Há uma clara tentativa da pedagogia brasileira no sentido de desvalorizar os superdotados, começando por engessá-los no ambiente desolador da escola pública, sob a ideologia da “educação especial numa perspectiva inclusiva”. Incluir superdotados? Não passa de contrassenso. O superdotado precisa não de escola inclusiva, mas de escola exclusiva. Ele deveria ser positivamente excluído das salas abarrotadas de alunos relapsos, desordeiros, drogados e intelectualmente medíocres para ser incluído em escolas de elite, onde seria estimulado pela convivência com seus iguais, num misto de diálogo e desafio. Mas, no Brasil, os pedagogos abominam a ideia de acelerar aluno superdotado para que ele adiante os estudos. Preferem apostar no que chamam de “enriquecimento”, que é dar conteúdo extra para o superdotado no contraturno, mantendo-o preso na série compatível com sua idade cronológica, ainda que muito aquém de sua idade mental.

Nos Estados Unidos, há 165 escolas públicas com altíssimo nível de ensino, destinadas exclusivamente a superdotados, mediante um rigoroso processo de seleção. Uma delas, a Escola de Ensino Médio Thomas Jefferson para a Ciência e Tecnologia, do Norte da Virgínia, oferece anualmente 480 vagas, mas atrai 3.300 candidatos, dois terços dos quais são superdotados. Os dados são do presidente do Instituto Thomas B. Fordham, Chester E. Finn Jr., em artigo publicado no “The New York Times”, em 18 de setembro de 2012, em que defende a ampliação dessas escolas para superdotados. Algo que, no Brasil, soa como anátema. É mais fácil o MEC derrubar escolas e construir no lugar campinhos de pelada.

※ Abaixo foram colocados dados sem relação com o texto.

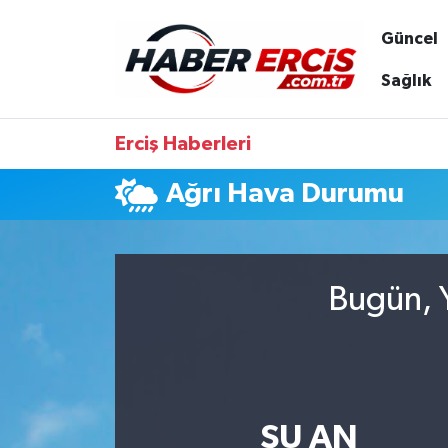
Güncel
Sağlık
Erciş Haberleri
Ağrı Hava Durumu
Bugün, Y
ŞU AN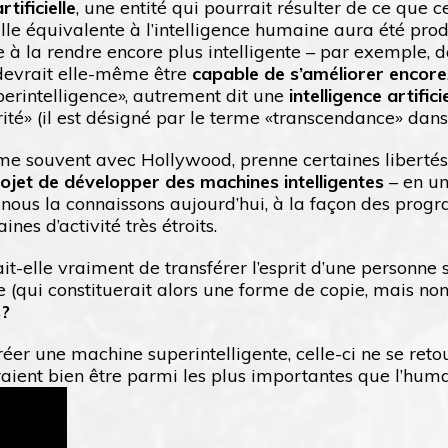
tificielle
, une entité qui pourrait résulter de ce que 
ielle équivalente à l’intelligence humaine aura été pro
e à la rendre encore plus intelligente – par exemple, d
 devrait elle-même être
capable de s’améliorer encore
perintelligence», autrement dit une
intelligence artific
é» (il est désigné par le terme «transcendance» dans l
omme souvent avec Hollywood, prenne certaines liberté
ojet de développer des machines intelligentes
– en un
ue nous la connaissons aujourd’hui, à la façon des pro
es d’activité très étroits.
ait-elle vraiment de transférer l’esprit d’une personne 
(qui constituerait alors une forme de copie, mais non 
s?
réer une machine superintelligente, celle-ci ne se ret
raient bien être parmi les plus importantes que l’huma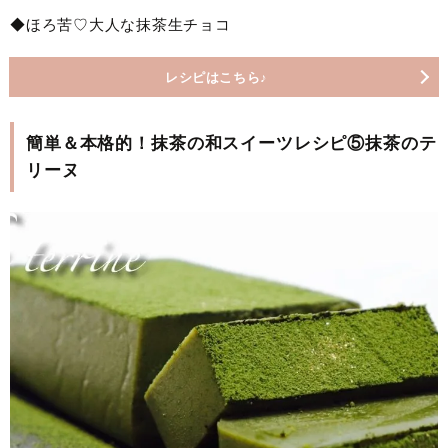
◆ほろ苦♡大人な抹茶生チョコ
レシピはこちら♪
簡単＆本格的！抹茶の和スイーツレシピ⑤抹茶のテ
リーヌ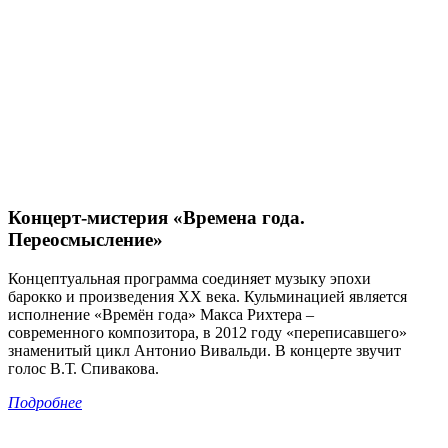
Концерт-мистерия «Времена года.
Переосмысление»
Концептуальная программа соединяет музыку эпохи
барокко и произведения XX века. Кульминацией является
исполнение «Времён года» Макса Рихтера –
современного композитора, в 2012 году «переписавшего»
знаменитый цикл Антонио Вивальди. В концерте звучит
голос В.Т. Спивакова.
Подробнее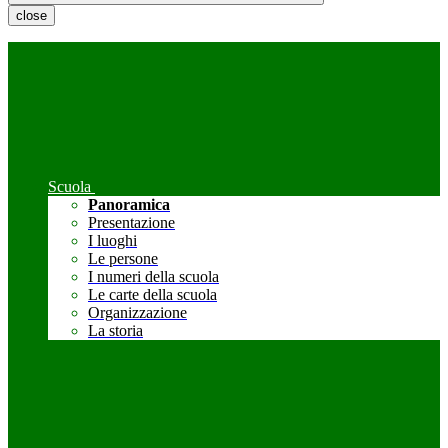
close
Scuola
Panoramica
Presentazione
I luoghi
Le persone
I numeri della scuola
Le carte della scuola
Organizzazione
La storia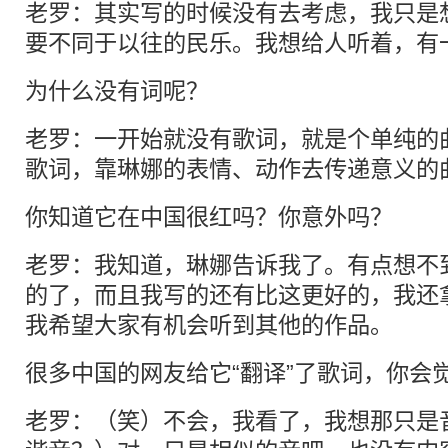
老罗：其实写的时候没有去考虑，我只是
要不同于以往的民乐。我想给人听着，有
为什么没有词呢？
老罗：一开始就没有歌词，就是个单纯的
歌词，靠琳娜的表情、动作去传递意义的
你知道它在中国很红吗？你意外吗？
老罗：我知道，琳娜告诉我了。有点想不
的了，而且我写的还有比这更好的，我还
我希望大家有机会听到其他的作品。
很多中国的网友给它“翻译”了歌词，你会
老罗：（笑）不会，我看了，我想那只是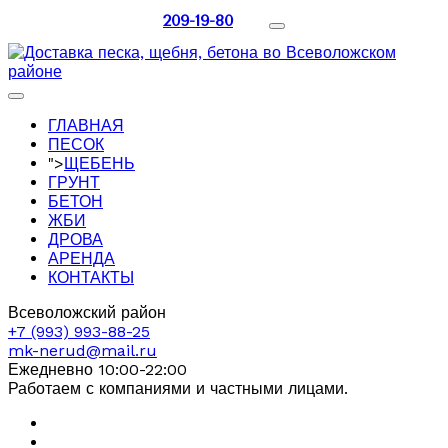
209-19-80
ГЛАВНАЯ
ПЕСОК
">
ЩЕБЕНЬ
ГРУНТ
БЕТОН
ЖБИ
ДРОВА
АРЕНДА
КОНТАКТЫ
Всеволожский район
+7 (993) 993-88-25
mk-nerud@mail.ru
Ежедневно 10:00-22:00
Работаем с компаниями и частными лицами.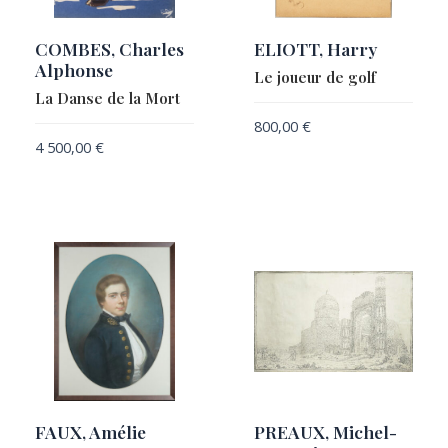
COMBES, Charles
ELIOTT, Harry
Alphonse
Le joueur de golf
La Danse de la Mort
800,00
€
4 500,00
€
FAUX, Amélie
PREAUX, Michel-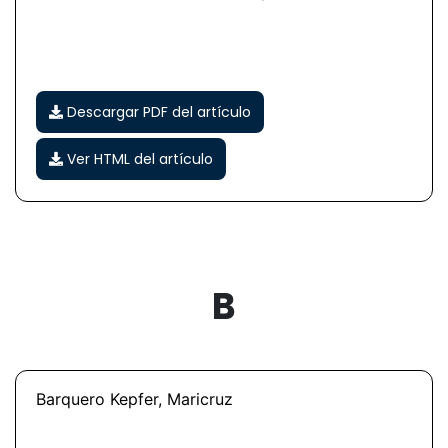
Descargar PDF del artículo
Ver HTML del artículo
B
Barquero Kepfer, Maricruz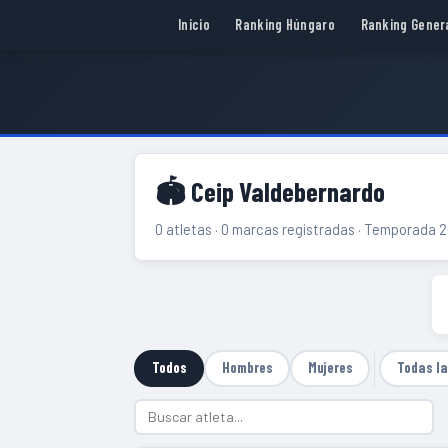
Inicio
Ranking Húngaro
Ranking Gener
🏟 Ceip Valdebernardo
0 atletas · 0 marcas registradas · Temporada 
Todos
Hombres
Mujeres
Todas l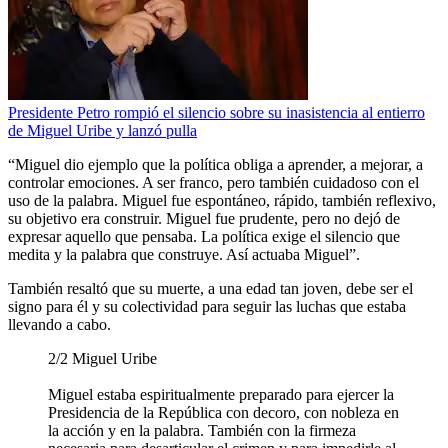
Presidente Petro rompió el silencio sobre su inasistencia al entierro
de Miguel Uribe y lanzó pulla
“Miguel dio ejemplo que la política obliga a aprender, a mejorar, a
controlar emociones. A ser franco, pero también cuidadoso con el
uso de la palabra. Miguel fue espontáneo, rápido, también reflexivo,
su objetivo era construir. Miguel fue prudente, pero no dejó de
expresar aquello que pensaba. La política exige el silencio que
medita y la palabra que construye. Así actuaba Miguel”.
También resaltó que su muerte, a una edad tan joven, debe ser el
signo para él y su colectividad para seguir las luchas que estaba
llevando a cabo.
2/2 Miguel Uribe
Miguel estaba espiritualmente preparado para ejercer la
Presidencia de la República con decoro, con nobleza en
la acción y en la palabra. También con la firmeza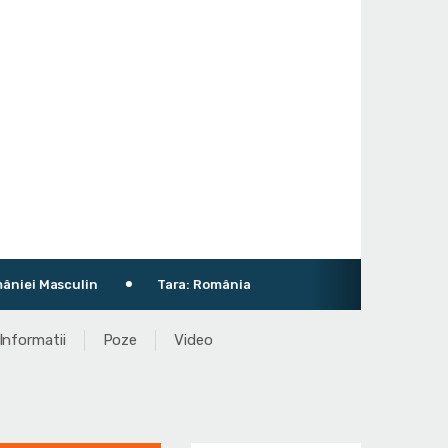
 Masculin
Tara: România
Informatii
Poze
Video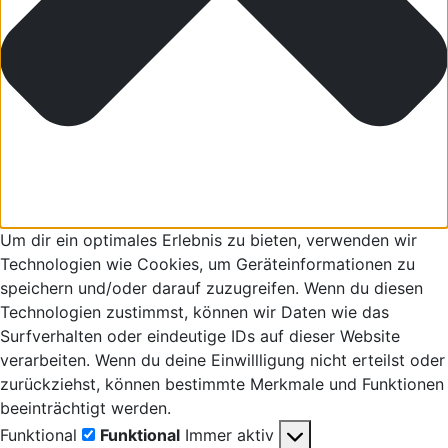
Um dir ein optimales Erlebnis zu bieten, verwenden wir
Technologien wie Cookies, um Geräteinformationen zu
speichern und/oder darauf zuzugreifen. Wenn du diesen
Technologien zustimmst, können wir Daten wie das
Surfverhalten oder eindeutige IDs auf dieser Website
verarbeiten. Wenn du deine Einwillligung nicht erteilst oder
zurückziehst, können bestimmte Merkmale und Funktionen
beeinträchtigt werden.
Funktional
Funktional
Immer aktiv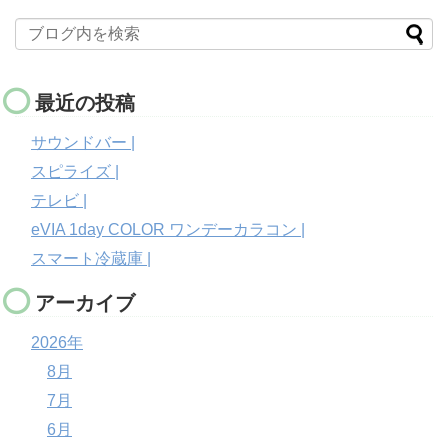
最近の投稿
サウンドバー |
スピライズ |
テレビ |
eVIA 1day COLOR ワンデーカラコン |
スマート冷蔵庫 |
アーカイブ
2026年
8月
7月
6月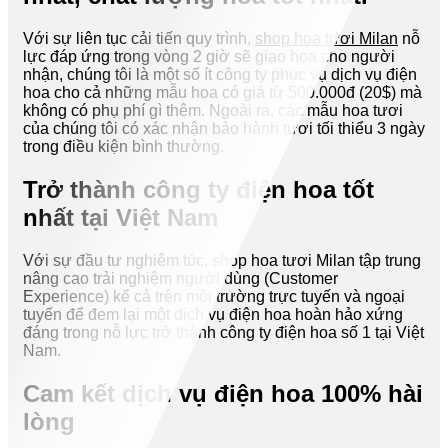
Với sự liên tục cải tiến quy trình,
shop hoa tươi Milan
nỗ
lực đáp ứng trong vòng 2 giờ sẽ giao hoa cho người
nhận, chúng tôi là một số ít công ty phục vụ dịch vụ điện
hoa cho cả những mẫu hoa có giá từ 500.000đ (20$) mà
không có phụ phí gì thêm. Ngoài ra, các mẫu hoa tươi
của chúng tôi có xác nhận bảo hành tươi tối thiểu 3 ngày
trong điều kiện bình thường.
Trở thành công ty điện hoa tốt
nhất tại Việt Nam
Với sự đầu tư nghiêm túc, shop hoa tươi Milan tập trung
nâng cao trải nghiệm người dùng (Customer
Experience) kể cả trên môi trường trực tuyến và ngoại
tuyến để đem lại một dịch vụ điện hoa hoàn hảo xứng
đáng trong nỗ lực trở thành công ty điện hoa số 1 tại Việt
Nam.
Cam kết dịch vụ điện hoa 100% hài
lòng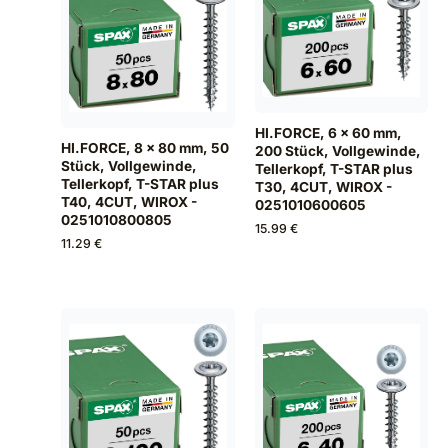
HI.FORCE, 6 x 60 mm,
HI.FORCE, 8 x 80 mm, 50
200 Stück, Vollgewinde,
Stück, Vollgewinde,
Tellerkopf, T-STAR plus
Tellerkopf, T-STAR plus
T30, 4CUT, WIROX -
T40, 4CUT, WIROX -
0251010600605
0251010800805
15.99 €
11.29 €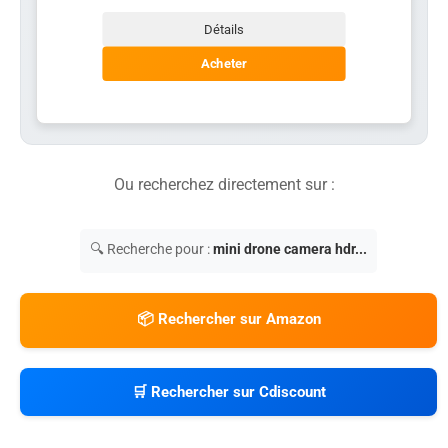
Détails
Acheter
Ou recherchez directement sur :
🔍 Recherche pour :
mini drone camera hdr...
📦 Rechercher sur Amazon
🛒 Rechercher sur Cdiscount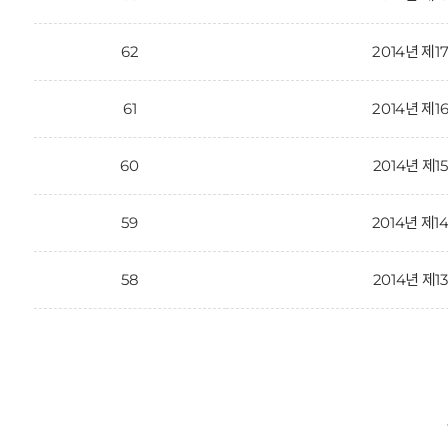
62
2014년 제1
61
2014년 제1
60
2014년 제1
59
2014년 제1
58
2014년 제1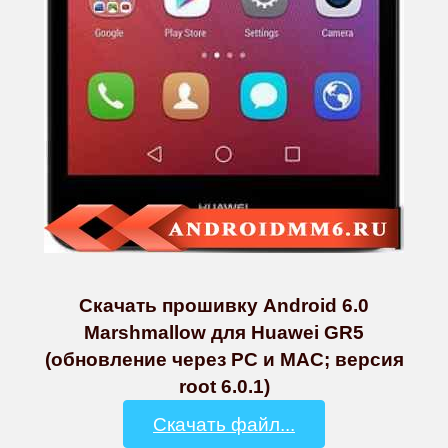
Скачать прошивку Android 6.0
Marshmallow для Huawei GR5
(обновление через PC и MAC; версия
root 6.0.1)
Скачать файл...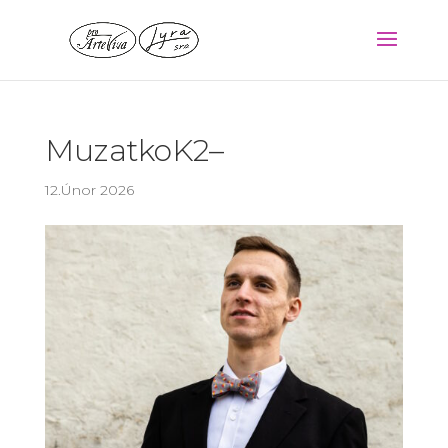
MuzatkoK2–
12.Únor 2026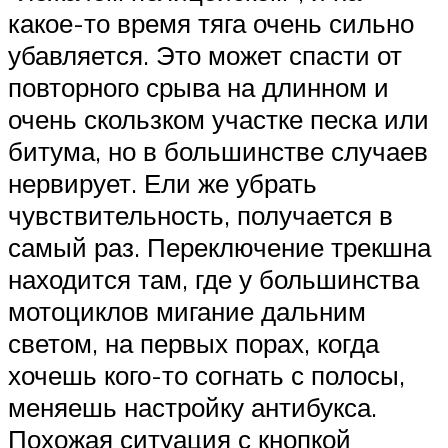
какое-то время тяга очень сильно
убавляется. Это может спасти от
повторного срыва на длинном и
очень скользком участке песка или
битума, но в большинстве случаев
нервирует. Ели же убрать
чувствительность, получается в
самый раз. Переключение трекшна
находится там, где у большинства
мотоциклов мигание дальним
светом, на первых порах, когда
хочешь кого-то согнать с полосы,
меняешь настройку антибукса.
Похожая ситуация с кнопкой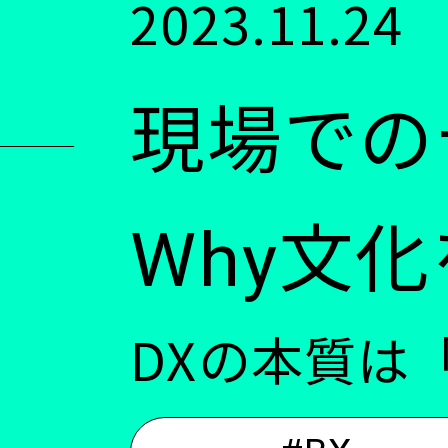
2023.11.24
ン
現場での
ツ
に
Why文
移
DXの本質は
動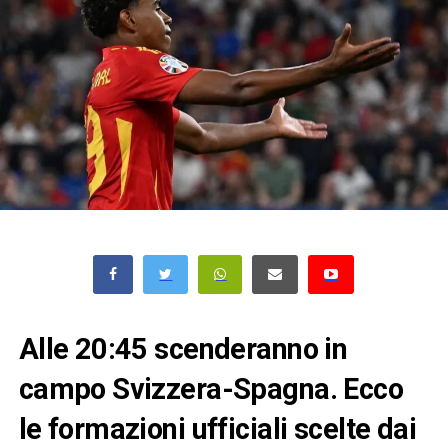
Alle 20:45 scenderanno in
campo Svizzera-Spagna. Ecco
le formazioni ufficiali scelte dai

Afinal, em seu livro oficial sobre educação de superdotados, o MEC não perdoa nem Leonardo da Vinci. Pelé aparece ao lado de Da Vinci como um dos “grandes gênios” de todos os tempos, que “deram contribuições originais e de grande valor à humanidade”, enquanto Jô Soares, chamado até de “multinstrumentista”, para espanto de um Gismonti ou de um Hermeto, é considerado tão versátil como o gênio da Renascença. Dizer o quê? Um país que confunde bola com cérebro e dá mais valor ao campo de futebol do que à sala de aula está fadado eternamente a comer capim.